[Collected data]
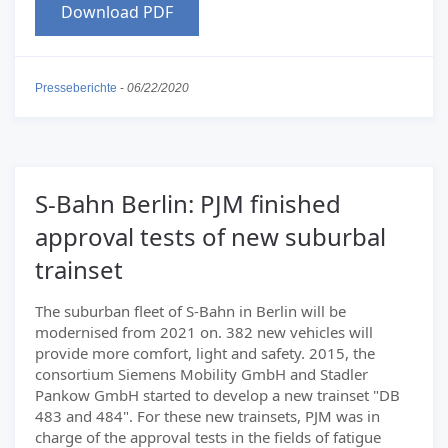
Download PDF
Presseberichte
-
06/22/2020
S-Bahn Berlin: PJM finished
approval tests of new suburbal
trainset
The suburban fleet of S-Bahn in Berlin will be
modernised from 2021 on. 382 new vehicles will
provide more comfort, light and safety. 2015, the
consortium Siemens Mobility GmbH and Stadler
Pankow GmbH started to develop a new trainset "DB
483 and 484". For these new trainsets, PJM was in
charge of the approval tests in the fields of fatigue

> _WORK TASK_: Your answer must be the full set of entries, set down exactly and without pictures.

> _ANSWER BOX_:
Download PDF
Presseberichte
-
06/22/2020
S-Bahn Berlin: PJM finished
approval tests of new suburbal
trainset
The suburban fleet of S-Bahn in Berlin will be
modernised from 2021 on. 382 new vehicles will
provide more comfort, light and safety. 2015, the
consortium Siemens Mobility GmbH and Stadler
Pankow GmbH started to develop a new trainset "DB
483 and 484". For these new trainsets, PJM was in
charge of the approval tests in the fields of fatigue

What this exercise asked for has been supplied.